Dear Flink Team,
In the last weeks I was faced with a large savepoint (around 40GiB) that
contained lots of obsolete data points and overwhelmed our infrastructure (i.e.
failed to load/restart).
We could not afford to lose the state, hence I spent the time to transcode the
savepoint into something smaller (ended up with 2.5 GiB).
During my efforts I encountered a couple of points that make savepoint API
uneasy with larger savepoints, found simple solutions ...
I would like to contribute my findings and 'fixes', however on my corporate
infrastructure I cannot fork/build Flink locally nor PR the changes later on.
Before creating Jira tickets I wanted to quickly discuss the matter.
Findings:
* (We are currently on Flink 1.13 (RocksDB state backend) but all findings
apply as well to the latest version)
* WritableSavepoint.write(...) falls back to JobManagerCheckpointStorage
which restricts savepoint size to 5MiB
* See relevant exception stack here [1]
* This is because SavepointTaskManagerRuntimeInfo.getConfiguration()

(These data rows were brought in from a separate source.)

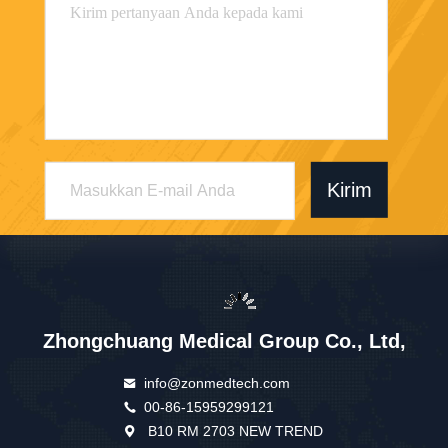
Kirim
Zhongchuang Medical Group Co., Ltd,
info@zonmedtech.com
00-86-15959299121
B10 RM 2703 NEW TREND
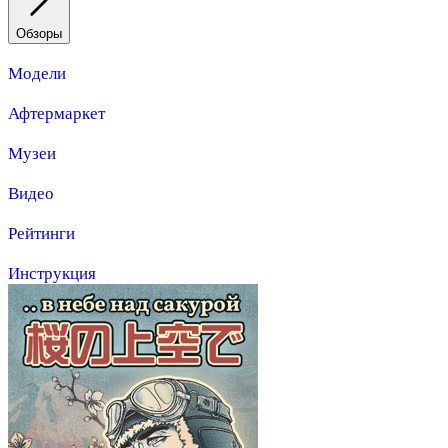
Обзоры
Модели
Афтермаркет
Музеи
Видео
Рейтинги
Инструкция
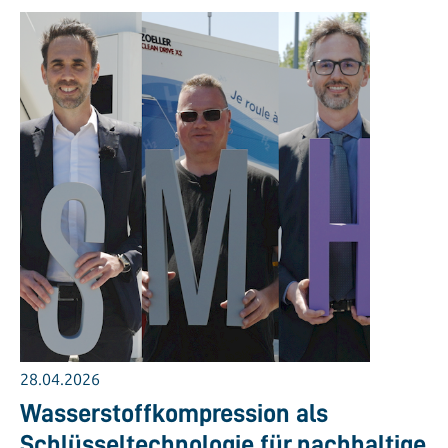
28.04.2026
Wasserstoffkompression als
Schlüsseltechnologie für nachhaltige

always returns empty Configuration, hence
* Neither "state.checkpoint-storage" nor "state.checkpoints.dir" are/can
be configured
* 'fix': provide SavepointTaskManagerRuntimeInfo.getConfiguration() with
a meaningful implementation and set configuration in
SavepointEnvironment.getTaskManagerInfo()
* When loading a state, MultiStateKeyIterator load and bufferes the whole
state in memory before it event processes a single data point
* This is absolutely no problem for small state (hence the unit tests
work fine)
* MultiStateKeyIterator ctor sets up a java Stream that iterates all
state descriptors and flattens all datapoints contained within
* The java.util.stream.Stream#flatMap function causes the buffering of
the whole data set when enumerated later on
* See call stack [2]
* I our case this is 150e6 data points (> 1GiB just for the pointers
to the data, let alone the data itself ~30GiB)
* I'm not aware of some instrumentation if Stream in order to avoid the
problem, hence
* I coded an alternative implementation of MultiStateKeyIterator that
avoids using java Stream,
* I can contribute our implementation (MultiStateKeyIteratorNoStreams)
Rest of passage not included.